→ **WORK INSTRUCTIONS**
Which of the lines below include "left"? Each one should be copied out.

→ **RECORDS SUPPLIED**
___

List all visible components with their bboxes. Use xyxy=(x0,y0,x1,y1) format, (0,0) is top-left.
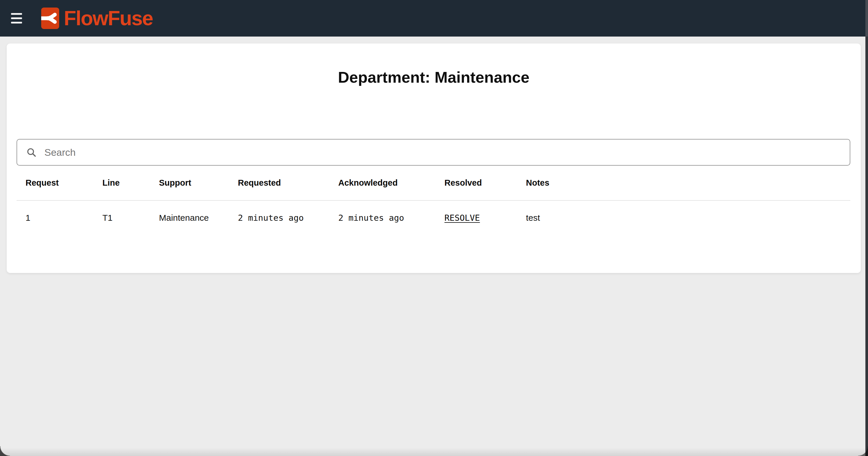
vertical-scrollbar[interactable] xyxy=(865,0,868,456)
menu-icon xyxy=(11,13,22,15)
column-header-requested: Requested xyxy=(229,178,329,188)
table-row: 1 T1 Maintenance 2 minutes ago 2 minutes… xyxy=(17,201,850,235)
requests-table: Request Line Support Requested Acknowled… xyxy=(17,165,850,235)
dashboard-screen: FlowFuse Department: Maintenance Request… xyxy=(0,0,868,456)
search-box xyxy=(17,139,850,165)
cell-notes: test xyxy=(517,213,850,223)
page-title: Department: Maintenance xyxy=(7,68,861,86)
resolve-link[interactable]: RESOLVE xyxy=(444,213,480,223)
column-header-notes: Notes xyxy=(517,178,850,188)
flowfuse-branch-icon xyxy=(41,7,59,29)
column-header-acknowledged: Acknowledged xyxy=(329,178,435,188)
cell-requested: 2 minutes ago xyxy=(229,213,329,223)
menu-button[interactable] xyxy=(11,11,26,26)
screen-corner-bottom-left xyxy=(0,446,10,456)
search-icon xyxy=(26,147,37,158)
bottom-edge-shadow xyxy=(0,448,868,456)
table-header-row: Request Line Support Requested Acknowled… xyxy=(17,165,850,201)
column-header-support: Support xyxy=(150,178,229,188)
column-header-resolved: Resolved xyxy=(435,178,517,188)
column-header-request: Request xyxy=(17,178,93,188)
top-nav-bar: FlowFuse xyxy=(0,0,868,36)
content-card: Department: Maintenance Request Line Sup… xyxy=(7,43,861,273)
flowfuse-logo-tile xyxy=(41,7,59,29)
menu-icon xyxy=(11,22,22,24)
cell-support: Maintenance xyxy=(150,213,229,223)
menu-icon xyxy=(11,18,22,19)
column-header-line: Line xyxy=(93,178,150,188)
cell-request: 1 xyxy=(17,213,93,223)
cell-line: T1 xyxy=(93,213,150,223)
cell-acknowledged: 2 minutes ago xyxy=(329,213,435,223)
brand-name: FlowFuse xyxy=(64,8,153,28)
search-input[interactable] xyxy=(44,141,844,164)
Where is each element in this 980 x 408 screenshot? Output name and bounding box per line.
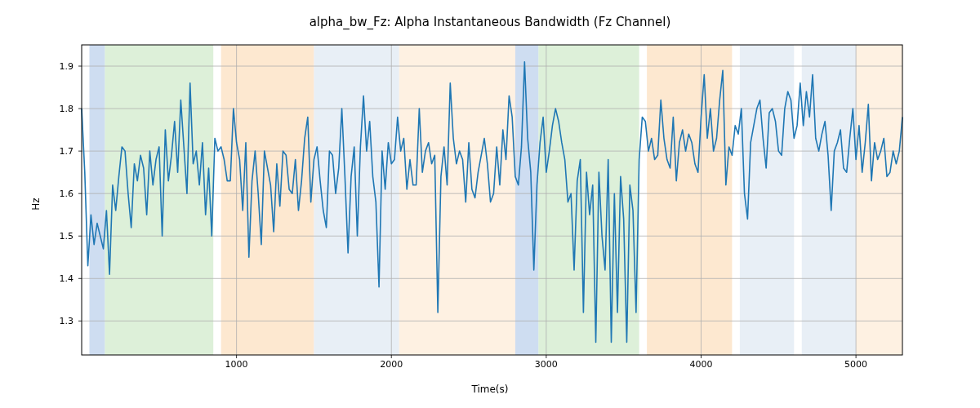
- svg-rect-10: [856, 45, 902, 355]
- plot-svg: [82, 45, 902, 355]
- chart-title: alpha_bw_Fz: Alpha Instantaneous Bandwid…: [0, 15, 980, 29]
- y-tick-label: 1.9: [60, 61, 74, 72]
- y-tick-label: 1.6: [60, 188, 74, 199]
- svg-rect-7: [647, 45, 732, 355]
- svg-rect-4: [399, 45, 515, 355]
- y-tick-label: 1.7: [60, 146, 74, 157]
- svg-rect-1: [105, 45, 213, 355]
- x-tick-label: 3000: [535, 359, 558, 370]
- y-tick-label: 1.4: [60, 273, 74, 284]
- x-tick-label: 1000: [225, 359, 248, 370]
- y-axis-label: Hz: [29, 0, 42, 408]
- figure: alpha_bw_Fz: Alpha Instantaneous Bandwid…: [0, 0, 980, 408]
- x-tick-label: 2000: [380, 359, 403, 370]
- y-tick-label: 1.8: [60, 104, 74, 114]
- svg-rect-9: [802, 45, 856, 355]
- svg-rect-5: [515, 45, 538, 355]
- x-axis-label: Time(s): [0, 384, 980, 395]
- plot-area: [82, 45, 902, 355]
- x-tick-label: 4000: [689, 359, 712, 370]
- x-tick-label: 5000: [844, 359, 867, 370]
- y-tick-label: 1.5: [60, 231, 74, 242]
- svg-rect-0: [89, 45, 105, 355]
- y-tick-label: 1.3: [60, 316, 74, 326]
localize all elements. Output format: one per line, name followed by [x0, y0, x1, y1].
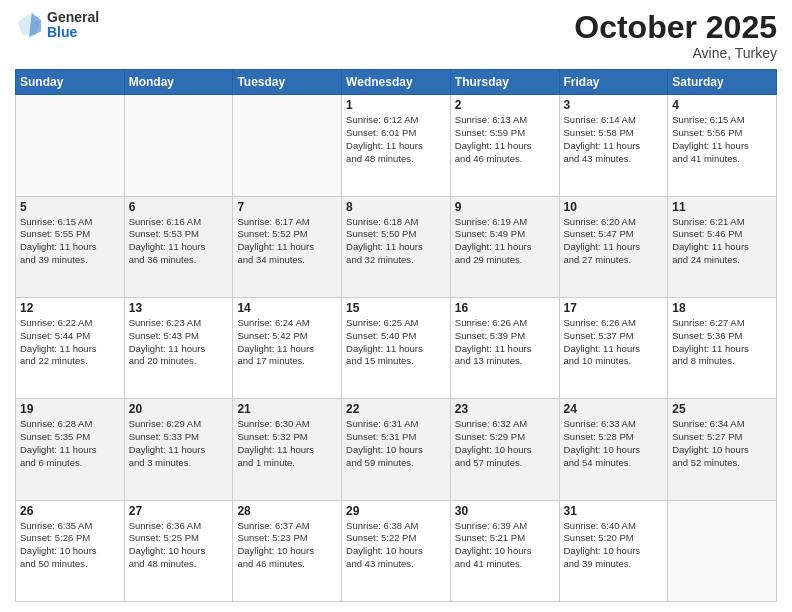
- table-row: 15Sunrise: 6:25 AM Sunset: 5:40 PM Dayli…: [342, 297, 451, 398]
- day-number: 31: [564, 504, 664, 518]
- logo-icon: [15, 11, 43, 39]
- table-row: 5Sunrise: 6:15 AM Sunset: 5:55 PM Daylig…: [16, 196, 125, 297]
- table-row: 19Sunrise: 6:28 AM Sunset: 5:35 PM Dayli…: [16, 399, 125, 500]
- day-info: Sunrise: 6:19 AM Sunset: 5:49 PM Dayligh…: [455, 216, 555, 267]
- day-number: 24: [564, 402, 664, 416]
- day-info: Sunrise: 6:27 AM Sunset: 5:36 PM Dayligh…: [672, 317, 772, 368]
- day-info: Sunrise: 6:14 AM Sunset: 5:58 PM Dayligh…: [564, 114, 664, 165]
- location-subtitle: Avine, Turkey: [574, 45, 777, 61]
- day-number: 21: [237, 402, 337, 416]
- day-info: Sunrise: 6:21 AM Sunset: 5:46 PM Dayligh…: [672, 216, 772, 267]
- day-info: Sunrise: 6:33 AM Sunset: 5:28 PM Dayligh…: [564, 418, 664, 469]
- day-info: Sunrise: 6:15 AM Sunset: 5:55 PM Dayligh…: [20, 216, 120, 267]
- table-row: 25Sunrise: 6:34 AM Sunset: 5:27 PM Dayli…: [668, 399, 777, 500]
- day-info: Sunrise: 6:40 AM Sunset: 5:20 PM Dayligh…: [564, 520, 664, 571]
- day-number: 29: [346, 504, 446, 518]
- table-row: 17Sunrise: 6:26 AM Sunset: 5:37 PM Dayli…: [559, 297, 668, 398]
- day-number: 15: [346, 301, 446, 315]
- day-number: 7: [237, 200, 337, 214]
- day-info: Sunrise: 6:26 AM Sunset: 5:39 PM Dayligh…: [455, 317, 555, 368]
- day-number: 18: [672, 301, 772, 315]
- day-number: 17: [564, 301, 664, 315]
- day-number: 19: [20, 402, 120, 416]
- day-number: 25: [672, 402, 772, 416]
- day-number: 9: [455, 200, 555, 214]
- day-number: 22: [346, 402, 446, 416]
- table-row: 16Sunrise: 6:26 AM Sunset: 5:39 PM Dayli…: [450, 297, 559, 398]
- day-number: 27: [129, 504, 229, 518]
- day-number: 1: [346, 98, 446, 112]
- day-number: 6: [129, 200, 229, 214]
- table-row: 29Sunrise: 6:38 AM Sunset: 5:22 PM Dayli…: [342, 500, 451, 601]
- table-row: 28Sunrise: 6:37 AM Sunset: 5:23 PM Dayli…: [233, 500, 342, 601]
- day-info: Sunrise: 6:26 AM Sunset: 5:37 PM Dayligh…: [564, 317, 664, 368]
- table-row: 30Sunrise: 6:39 AM Sunset: 5:21 PM Dayli…: [450, 500, 559, 601]
- day-number: 23: [455, 402, 555, 416]
- table-row: 23Sunrise: 6:32 AM Sunset: 5:29 PM Dayli…: [450, 399, 559, 500]
- day-info: Sunrise: 6:29 AM Sunset: 5:33 PM Dayligh…: [129, 418, 229, 469]
- day-info: Sunrise: 6:22 AM Sunset: 5:44 PM Dayligh…: [20, 317, 120, 368]
- day-number: 5: [20, 200, 120, 214]
- col-monday: Monday: [124, 70, 233, 95]
- table-row: 31Sunrise: 6:40 AM Sunset: 5:20 PM Dayli…: [559, 500, 668, 601]
- day-number: 28: [237, 504, 337, 518]
- col-thursday: Thursday: [450, 70, 559, 95]
- col-wednesday: Wednesday: [342, 70, 451, 95]
- day-number: 13: [129, 301, 229, 315]
- day-info: Sunrise: 6:13 AM Sunset: 5:59 PM Dayligh…: [455, 114, 555, 165]
- day-number: 12: [20, 301, 120, 315]
- day-number: 26: [20, 504, 120, 518]
- table-row: 12Sunrise: 6:22 AM Sunset: 5:44 PM Dayli…: [16, 297, 125, 398]
- logo: General Blue: [15, 10, 99, 41]
- table-row: 27Sunrise: 6:36 AM Sunset: 5:25 PM Dayli…: [124, 500, 233, 601]
- table-row: 7Sunrise: 6:17 AM Sunset: 5:52 PM Daylig…: [233, 196, 342, 297]
- day-number: 3: [564, 98, 664, 112]
- day-info: Sunrise: 6:25 AM Sunset: 5:40 PM Dayligh…: [346, 317, 446, 368]
- col-friday: Friday: [559, 70, 668, 95]
- table-row: 24Sunrise: 6:33 AM Sunset: 5:28 PM Dayli…: [559, 399, 668, 500]
- table-row: 4Sunrise: 6:15 AM Sunset: 5:56 PM Daylig…: [668, 95, 777, 196]
- table-row: 6Sunrise: 6:16 AM Sunset: 5:53 PM Daylig…: [124, 196, 233, 297]
- day-info: Sunrise: 6:12 AM Sunset: 6:01 PM Dayligh…: [346, 114, 446, 165]
- day-info: Sunrise: 6:20 AM Sunset: 5:47 PM Dayligh…: [564, 216, 664, 267]
- table-row: 8Sunrise: 6:18 AM Sunset: 5:50 PM Daylig…: [342, 196, 451, 297]
- col-sunday: Sunday: [16, 70, 125, 95]
- day-info: Sunrise: 6:17 AM Sunset: 5:52 PM Dayligh…: [237, 216, 337, 267]
- day-number: 14: [237, 301, 337, 315]
- day-info: Sunrise: 6:30 AM Sunset: 5:32 PM Dayligh…: [237, 418, 337, 469]
- table-row: 11Sunrise: 6:21 AM Sunset: 5:46 PM Dayli…: [668, 196, 777, 297]
- day-info: Sunrise: 6:38 AM Sunset: 5:22 PM Dayligh…: [346, 520, 446, 571]
- day-number: 8: [346, 200, 446, 214]
- day-info: Sunrise: 6:37 AM Sunset: 5:23 PM Dayligh…: [237, 520, 337, 571]
- table-row: [16, 95, 125, 196]
- page: General Blue October 2025 Avine, Turkey …: [0, 0, 792, 612]
- day-info: Sunrise: 6:35 AM Sunset: 5:26 PM Dayligh…: [20, 520, 120, 571]
- table-row: 21Sunrise: 6:30 AM Sunset: 5:32 PM Dayli…: [233, 399, 342, 500]
- day-number: 16: [455, 301, 555, 315]
- col-tuesday: Tuesday: [233, 70, 342, 95]
- calendar-table: Sunday Monday Tuesday Wednesday Thursday…: [15, 69, 777, 602]
- table-row: 14Sunrise: 6:24 AM Sunset: 5:42 PM Dayli…: [233, 297, 342, 398]
- calendar-header-row: Sunday Monday Tuesday Wednesday Thursday…: [16, 70, 777, 95]
- day-number: 2: [455, 98, 555, 112]
- day-number: 11: [672, 200, 772, 214]
- table-row: [124, 95, 233, 196]
- day-info: Sunrise: 6:34 AM Sunset: 5:27 PM Dayligh…: [672, 418, 772, 469]
- table-row: 20Sunrise: 6:29 AM Sunset: 5:33 PM Dayli…: [124, 399, 233, 500]
- table-row: 22Sunrise: 6:31 AM Sunset: 5:31 PM Dayli…: [342, 399, 451, 500]
- day-number: 4: [672, 98, 772, 112]
- table-row: 1Sunrise: 6:12 AM Sunset: 6:01 PM Daylig…: [342, 95, 451, 196]
- day-info: Sunrise: 6:28 AM Sunset: 5:35 PM Dayligh…: [20, 418, 120, 469]
- calendar-week-row: 5Sunrise: 6:15 AM Sunset: 5:55 PM Daylig…: [16, 196, 777, 297]
- day-info: Sunrise: 6:39 AM Sunset: 5:21 PM Dayligh…: [455, 520, 555, 571]
- title-block: October 2025 Avine, Turkey: [574, 10, 777, 61]
- header: General Blue October 2025 Avine, Turkey: [15, 10, 777, 61]
- calendar-week-row: 1Sunrise: 6:12 AM Sunset: 6:01 PM Daylig…: [16, 95, 777, 196]
- day-info: Sunrise: 6:18 AM Sunset: 5:50 PM Dayligh…: [346, 216, 446, 267]
- table-row: 18Sunrise: 6:27 AM Sunset: 5:36 PM Dayli…: [668, 297, 777, 398]
- calendar-week-row: 26Sunrise: 6:35 AM Sunset: 5:26 PM Dayli…: [16, 500, 777, 601]
- table-row: 2Sunrise: 6:13 AM Sunset: 5:59 PM Daylig…: [450, 95, 559, 196]
- calendar-week-row: 19Sunrise: 6:28 AM Sunset: 5:35 PM Dayli…: [16, 399, 777, 500]
- table-row: 26Sunrise: 6:35 AM Sunset: 5:26 PM Dayli…: [16, 500, 125, 601]
- day-info: Sunrise: 6:23 AM Sunset: 5:43 PM Dayligh…: [129, 317, 229, 368]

___

→ **ANSWER SPACE**
List all visible components with their bboxes. Use xyxy=(x0,y0,x1,y1) format, (0,0) is top-left.
screen-corner-bottom-left xyxy=(0,446,10,456)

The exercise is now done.